Learning Assistants Program

Who are Learning Assistants?

Learning Assistants (LAs) are students who successfully complete a course and then return to the class as a volunteer.  The LA promotes learning by facilitating discussions, asking thoughtful questions, addressing misconceptions, and fostering a collaborative environment in the classroom.

LAs help transform courses into an active-learning environment where students, LAs, and faculty all work together to understand core concepts on a deeper level. Since LAs recently worked through course material, they are better able to identify common struggles and how students work through them.

LAs are not responsible for teaching the material or grading and are looked at as a peer rather than an authoritative figure. Based on University of Colorado-Boulder’s Learning Assistant Model, the program focuses on three pillars: practice, content, and pedagogy.

  • Practice: LAs encourage and support discourse as small groups of students work on collaborative group tasks
  • Pedagogy: First time LAs participate in a weekly education seminar led by a faculty member
  • Content: LAs engage in weekly planning sessions with their faculty mentor

Consider Joining the Learning Assistants Program

How do LAs benefit?

Learning Assistants create and foster relationships with their faculty mentor through weekly meetings. During these meetings, mentors discuss the upcoming week's material while LAs provide feedback related to their own experience with the material. Since they will be revisiting the course material from a different perspective they gain a better understanding of the course content. LAs attend a weekly pedagogy seminar where they learn how to facilitate productive conversations and discuss their struggles and successes with other LAs from around campus. Learning Assistants earn up to 3 upper-division education credits depending on their LA commitments.

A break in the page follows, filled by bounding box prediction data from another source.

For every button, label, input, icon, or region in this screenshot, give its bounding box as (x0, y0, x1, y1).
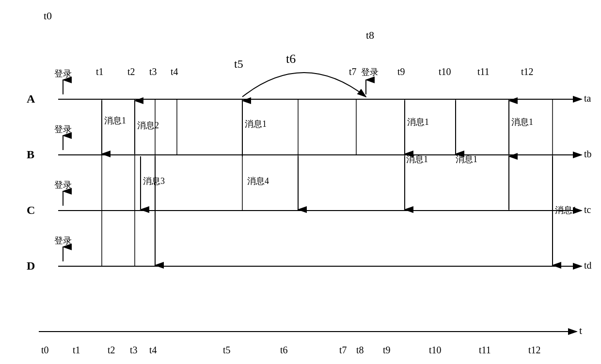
ta-label: ta (584, 93, 591, 104)
row-a-label: A (27, 92, 35, 105)
t1-bottom: t1 (73, 345, 80, 355)
t10-top: t10 (439, 66, 451, 77)
msg2-t2: 消息2 (137, 121, 159, 130)
msg3-t2: 消息3 (143, 176, 165, 186)
t5-bottom: t5 (223, 345, 231, 355)
msg1-t11-ba: 消息1 (511, 117, 533, 127)
t4-bottom: t4 (149, 345, 157, 355)
t9-bottom: t9 (383, 345, 391, 355)
diagram-svg: ta tb tc td A B C D t0 t1 t2 t3 t4 t5 t6… (0, 0, 601, 364)
msg1-t10-b2: 消息1 (456, 154, 477, 164)
row-b-label: B (27, 148, 34, 161)
t8-above: t8 (366, 29, 374, 41)
row-c-label: C (27, 204, 35, 216)
tc-label: tc (584, 204, 591, 215)
t11-top: t11 (477, 66, 490, 77)
td-label: td (584, 260, 592, 271)
t7-top: t7 (349, 66, 357, 77)
denglu-t7-label: 登录 (361, 67, 379, 77)
t2-bottom: t2 (108, 345, 115, 355)
t0-bottom: t0 (41, 345, 49, 355)
msg4-t6: 消息4 (247, 176, 269, 186)
tb-label: tb (584, 149, 592, 159)
t-axis-label: t (579, 324, 582, 336)
row-d-label: D (27, 259, 35, 272)
t7-bottom: t7 (339, 345, 347, 355)
t5-top: t5 (234, 58, 243, 70)
msg1-t9-a: 消息1 (407, 117, 429, 127)
t8-bottom: t8 (356, 345, 364, 355)
t1-top: t1 (96, 66, 104, 77)
msg1-t5-b: 消息1 (245, 119, 267, 129)
t6-top: t6 (286, 52, 296, 66)
msg1-t10-b1: 消息1 (406, 154, 428, 164)
t6-bottom: t6 (280, 345, 288, 355)
denglu-d: 登录 (54, 236, 72, 245)
t0-top-label: t0 (44, 10, 52, 22)
denglu-a: 登录 (54, 69, 72, 78)
denglu-b: 登录 (54, 124, 72, 134)
t9-top: t9 (397, 66, 405, 77)
msg1-t12-bd: 消息1 (555, 205, 577, 215)
t12-bottom: t12 (528, 345, 541, 355)
t4-top: t4 (171, 66, 178, 77)
t10-bottom: t10 (429, 345, 442, 355)
t3-bottom: t3 (130, 345, 138, 355)
denglu-c: 登录 (54, 180, 72, 190)
t3-top: t3 (149, 66, 157, 77)
msg1-t1: 消息1 (104, 116, 126, 125)
t2-top: t2 (127, 66, 135, 77)
t12-top: t12 (521, 66, 534, 77)
t11-bottom: t11 (479, 345, 491, 355)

How do instructors benefit?

Learning Assistants help create a more collaborative and active learning environment in your classroom. Since they only recently completed the course, they are able to identify and help correct students' misconceptions.  They provide regular feedback to you related to both your teaching strategies and what they struggled with when they took the course. Learning Assistants attend a weekly pedagogy seminar where they learn research-based instructional strategies that they can help you implement directly into your courses such as peer-learning, formative assessment, ConcepTest questions, metacognition, and midterm evaluation surveys.